At this weekend’s office Christmas party, I emerged victorious from the Dirty Santa gift exchange. My gift was stolen from me once and had to be stolen back by my sister, who came as my “date”. It was a bottle of Bacardi. Yum, my favorite.
It certainly made up for the year when I opened my gift to discover a dryer lint removal kit. Seriously? That co-worker must have conferred with my husband, Dale, for gift-giving ideas. The same husband who has gifted me with both aftershave and African Queen makeup. Or, maybe this co-worker was tipped off about a great clearance special by my stepmother, she of the profanity-laced gold necklaces. (If you haven’t read that story, it’s a must!)
I consider it a public service to share Mary’s Top 10 Worst Christmas Gifts Ever. If you see these in a store, do not–I repeat DO NOT–buy them for anyone. Unless it’s for the person who bought me that lint dryer kit, in which case, I say go for it:
1. Handerpants: That’s right–underpants you can wear on your hands.
2. The Brief Safe: In the same theme, this travel “safe” for passports and cash is designed to look like a pair of soiled underwear.
3. Razor Blade Soap: That would be a bar of clear glycerin soap with a razor blade inside of it. The soap melts down to reveal a rusty razor blade. Seriously, folks. I’m not making this up!

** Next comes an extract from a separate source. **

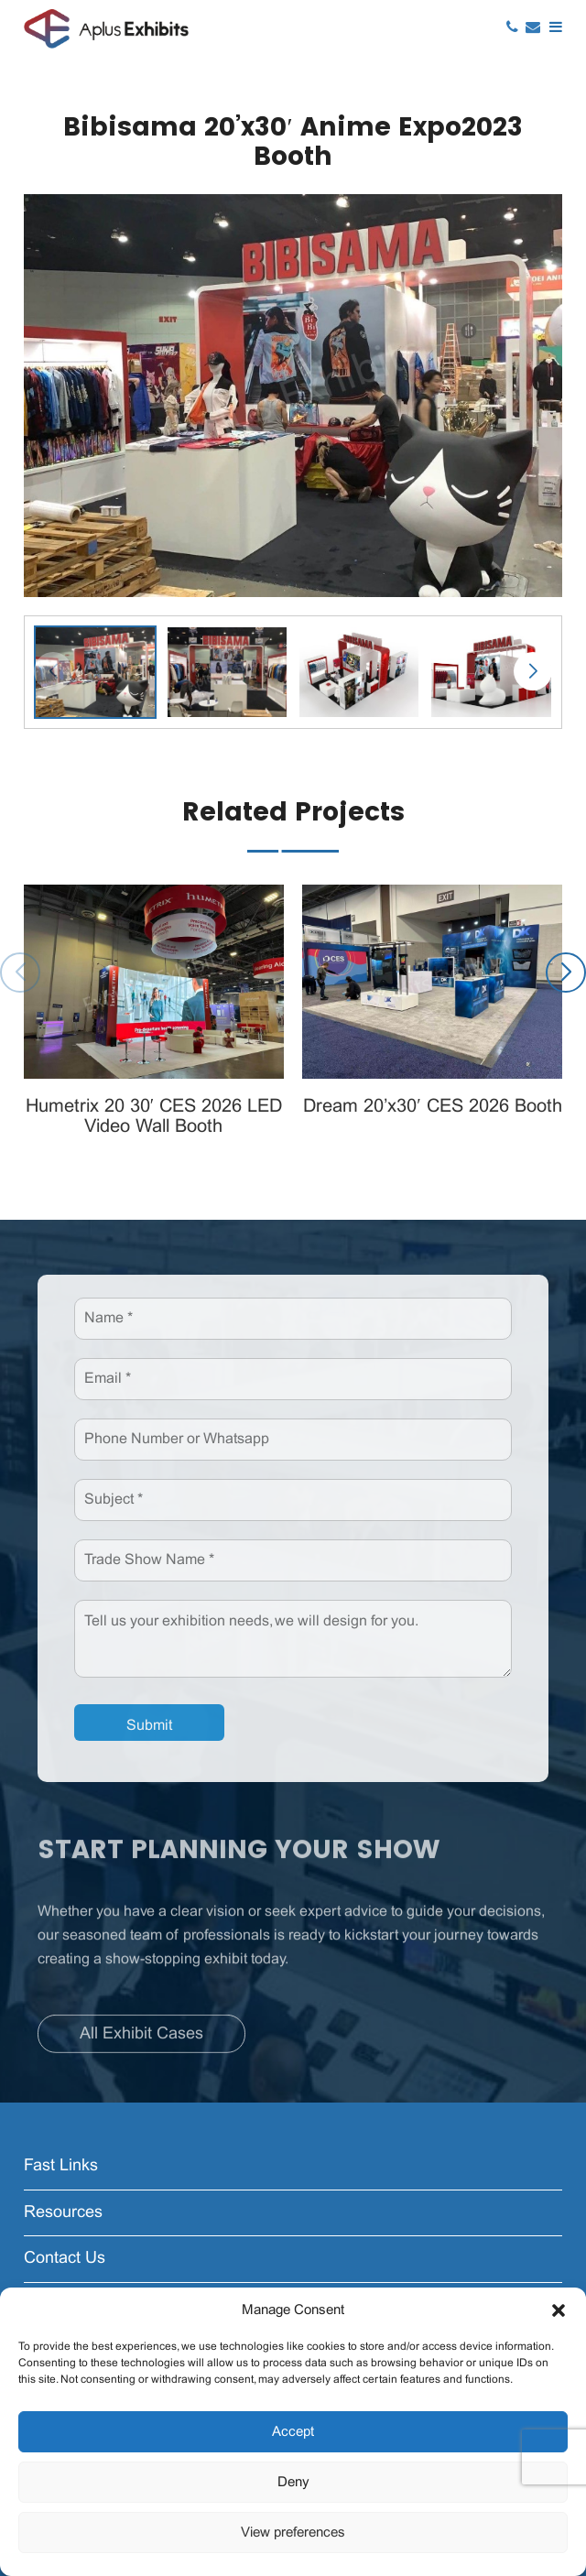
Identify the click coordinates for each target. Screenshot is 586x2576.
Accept (293, 2432)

4. A Pro-Thumb Wrestling Ring: Because what’s better than thumb wrestling? Thumb wrestling with a giant piece of plastic on your hands!
5. Cat Butt Magnet Set: Do I need to say anything more?

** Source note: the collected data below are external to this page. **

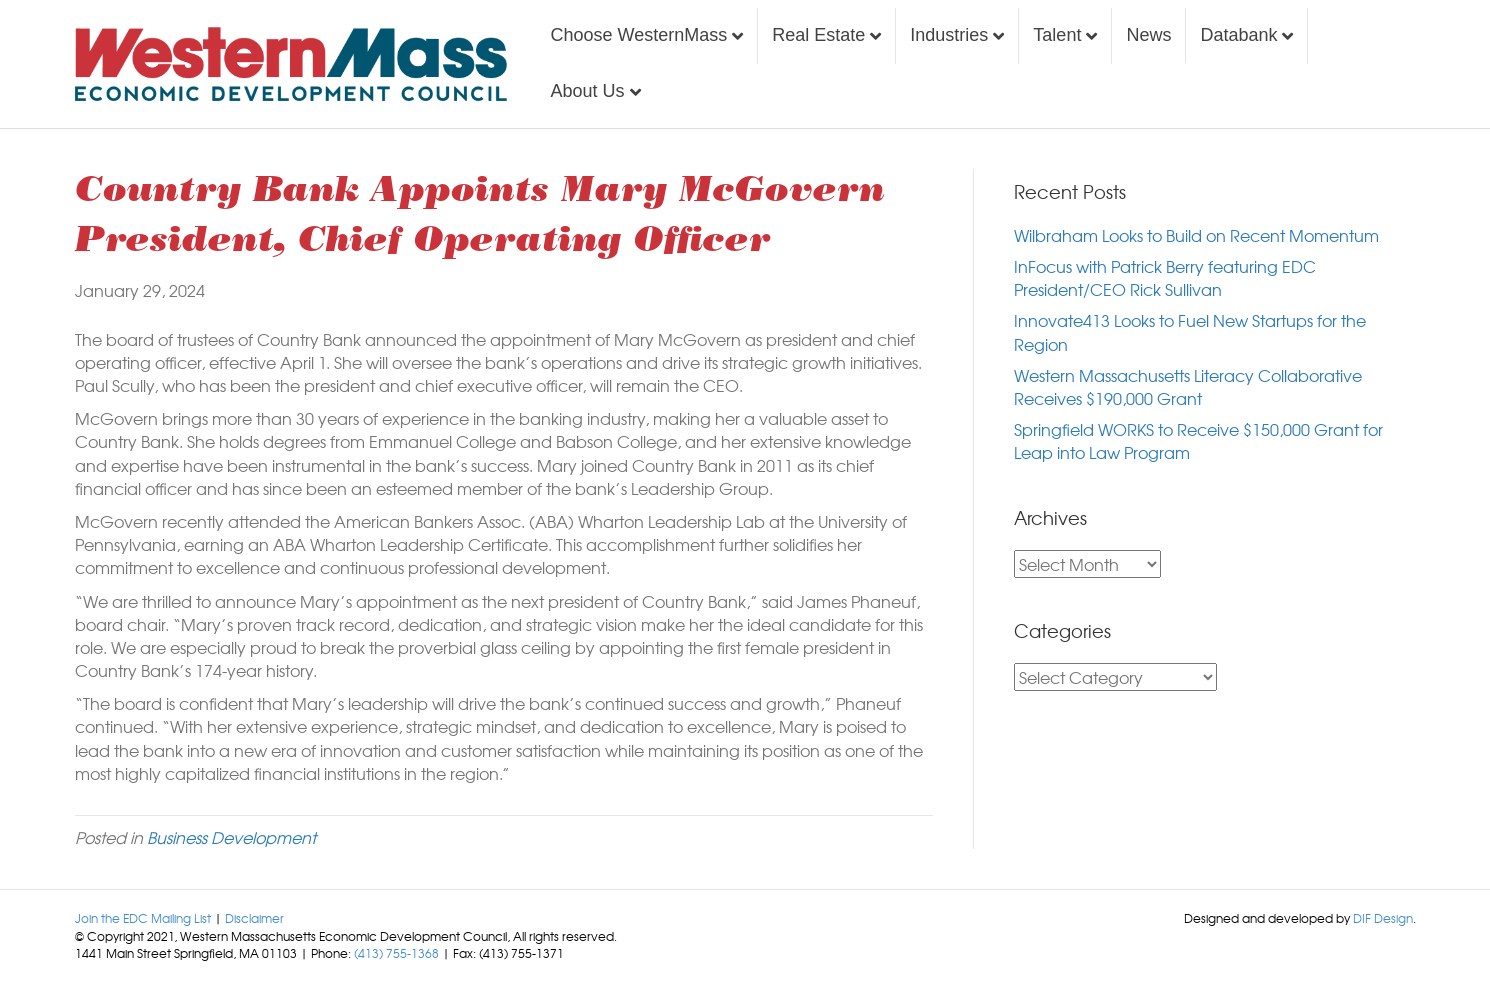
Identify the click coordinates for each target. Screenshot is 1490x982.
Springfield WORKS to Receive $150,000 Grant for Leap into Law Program (1198, 440)
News (1148, 35)
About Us (588, 91)
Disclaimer (254, 918)
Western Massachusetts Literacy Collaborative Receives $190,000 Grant (1188, 386)
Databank (1238, 35)
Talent (1057, 35)
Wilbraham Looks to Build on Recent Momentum (1196, 235)
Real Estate (818, 35)
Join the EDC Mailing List (143, 918)
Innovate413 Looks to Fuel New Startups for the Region (1190, 331)
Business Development (231, 837)
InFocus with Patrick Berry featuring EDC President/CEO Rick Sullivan (1165, 277)
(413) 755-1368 (396, 953)
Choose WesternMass (639, 35)
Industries (949, 35)
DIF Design (1383, 918)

6. Inflatable Fruitcake: Getting an edible one is bad enough, but now you can get one that can’t even be digested!
7. Relationships for Dummies: How do you spell D-I-V-O-R-C-E? Give this book to your spouse.
8. Bacon Scented Candles: Don’t get me wrong; I love me some bacon. But get one whiff of a foul-smelling bacon scented candle, and you won’t touch the real stuff for a month!
9. Nose-Shaped Shower Gel Dispenser: Of course, it dispenses green gel…
10. A Pet Petter: Never touch your pets again with this electric pet petter!
Okay, I confess. That last gift is a joke. It is actually just a clever prank box that you buy to conceal your real Christmas gift. Like a pair of diamond stud earrings. Right, honey?